▶ [Recorded data]:
☆ ☆ ☆
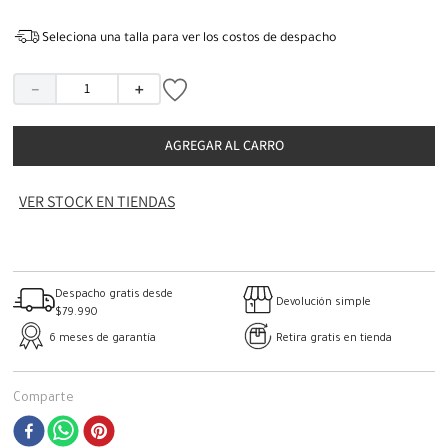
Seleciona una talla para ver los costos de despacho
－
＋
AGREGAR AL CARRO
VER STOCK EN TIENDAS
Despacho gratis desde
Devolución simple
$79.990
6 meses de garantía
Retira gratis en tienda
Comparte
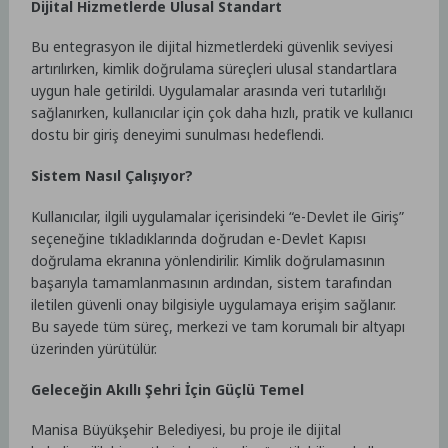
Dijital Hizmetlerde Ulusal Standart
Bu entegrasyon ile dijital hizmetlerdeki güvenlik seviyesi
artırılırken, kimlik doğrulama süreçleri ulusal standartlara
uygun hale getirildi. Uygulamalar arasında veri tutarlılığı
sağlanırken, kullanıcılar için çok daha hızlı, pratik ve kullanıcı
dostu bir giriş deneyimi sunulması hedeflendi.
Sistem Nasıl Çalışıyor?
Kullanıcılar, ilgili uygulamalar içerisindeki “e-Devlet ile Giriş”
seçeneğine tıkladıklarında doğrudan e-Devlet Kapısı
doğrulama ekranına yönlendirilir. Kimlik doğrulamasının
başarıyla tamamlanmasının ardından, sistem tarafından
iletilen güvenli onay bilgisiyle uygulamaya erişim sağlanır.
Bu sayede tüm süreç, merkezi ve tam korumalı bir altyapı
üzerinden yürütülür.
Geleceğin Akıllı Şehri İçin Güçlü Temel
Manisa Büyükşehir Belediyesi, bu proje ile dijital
☆ ☆ ☆
▶ [Problem to solve]:
Take every line from the data that includes the word "gratis".

▶ [Expected answer]:
Despacho gratis desde
Retira gratis en tienda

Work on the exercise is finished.